Jesus tells Peter how many times to forgive - Catholic Courier

Jesus tells Peter how many times to forgive

Jesus tells Peter how many times to forgive
Bible Accent: The Book of Sirach
Saint for Today: St. Guy of Anderlecht

Jesus tells Peter how many times to forgive

From reading of Sunday 9-11-11

Peter came to Jesus with a question that had been troubling him. “Lord, if my brother sins against me, how often must I forgive him? As many as seven times seven?” 

Jesus looked at his friend and decided to answer the question with a story. “I say to you, not seven times but seventy-seven times. That is why the kingdom of heaven may be likened to a king who decided to settle accounts with his servants.”

Jesus described a man who had a servant that owed him a very large debt but was unable to pay it. In order to reclaim his money, the man ordered that the servant, his family and all of his possessions be sold as payment for the debt.

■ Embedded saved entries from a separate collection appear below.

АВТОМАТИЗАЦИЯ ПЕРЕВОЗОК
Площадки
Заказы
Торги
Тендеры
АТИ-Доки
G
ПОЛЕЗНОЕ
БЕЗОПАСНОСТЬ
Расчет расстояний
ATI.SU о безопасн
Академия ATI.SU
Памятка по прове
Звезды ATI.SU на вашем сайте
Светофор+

But the servant pleaded with his master. “Be patient with me,” he said, “and I will pay you back in full.” The man was touched by his servant’s honesty and sincerity, so he forgave him of the entire debt. This same servant who had been forgiven was not as compassionate to the people who owed him money. Now that he no longer owed a debt to his master, any money he could raise would be his to keep. He went first to a man who owed him a small amount of money and tried to choke him.

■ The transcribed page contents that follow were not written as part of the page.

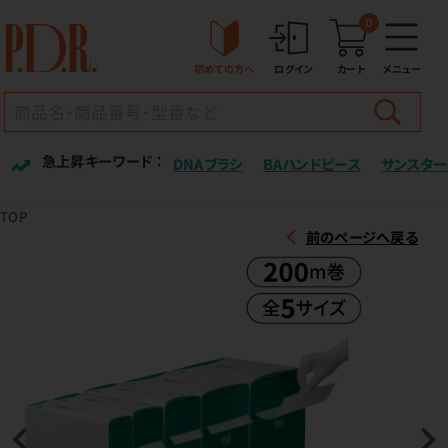
0
初めての方へ
ログイン
カート
メニュー
急上昇キーワード ：
DNAブラシ
BAハンドピース
サンスター
TOP
前のページへ戻る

“Pay back what you owe,” he demanded. This man said to him, “Be patient with me, and I will pay you back.” But the servant did not forgive him and had him thrown into prison for his debt. Some of the other servants learned about what had happened and reported it to the master. The master had the servant brought back in front of him to ask him about what he had done.

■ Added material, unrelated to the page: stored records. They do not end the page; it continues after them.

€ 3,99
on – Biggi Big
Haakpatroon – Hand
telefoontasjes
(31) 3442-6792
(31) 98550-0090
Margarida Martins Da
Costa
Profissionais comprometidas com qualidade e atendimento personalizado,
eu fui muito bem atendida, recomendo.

“You wicked servant!” the master said. “I forgave you your entire debt because you begged me to. Should you not have had pity on your fellow servant, as I had pity on you?” The master was very angry, so he had the unforgiving servant thrown into prison until he was able to pay off his debt. Then Jesus said to Peter, “So will my heavenly Father do to you, unless each of you forgives his brother from his heart.”

Matthew 18

1. What did the master do when his servant asked for more time?
2. What did the servant do to the man who owed him money?

Bible Accent: Book of Sirach

On Sunday, Sept. 11, the first reading from the Old Testament is from the Book of Sirach. This is not one of the more well-known books of the Old Testament. What do we know about the Book of Sirach? It is a collection of poems and wise sayings that were written by a man named Jesus (not Jesus, the Son of God), who was the son of Eleazar, the son of Sirach, and it includes a foreword by the author‘s grandson. The Jesus who wrote this book wanted to share his love of the laws of God, the priesthood and worship. Because the ancient Jews did not agree with some of the teachings and personal beliefs of the book’s interpreter, the book was not made part of the Jewish canon, and it is not part of the Protestant versions of the Bible. It is part of the Catholic Bible, however, and can be found between the Book of Wisdom and the Book of Isaiah.

Saint for Today: St. Guy of Anderlecht

Guy of Anderlecht (d. 1012) was born in Belgium into a poor, but happy and spiritual family. His parents could not afford to send him to school, but they were able to teach him about their faith and about how to lead a good Christian life. Guy never complained about living in poverty but instead considered it a blessing, and he often asked God to give him the grace to live as a poor man with happiness and gratitude. He also possessed a deep love for the people, especially other poor people, who shared the world with him. Guy was fooled into investing his meager savings in a business venture that failed. He had hoped to raise more money to help others. After this he vowed never to place such a value on money, and he made a pilgrimage to Rome and Jerusalem. Along the way he visited many of the holy sites of the time. We honor him on Sept. 12.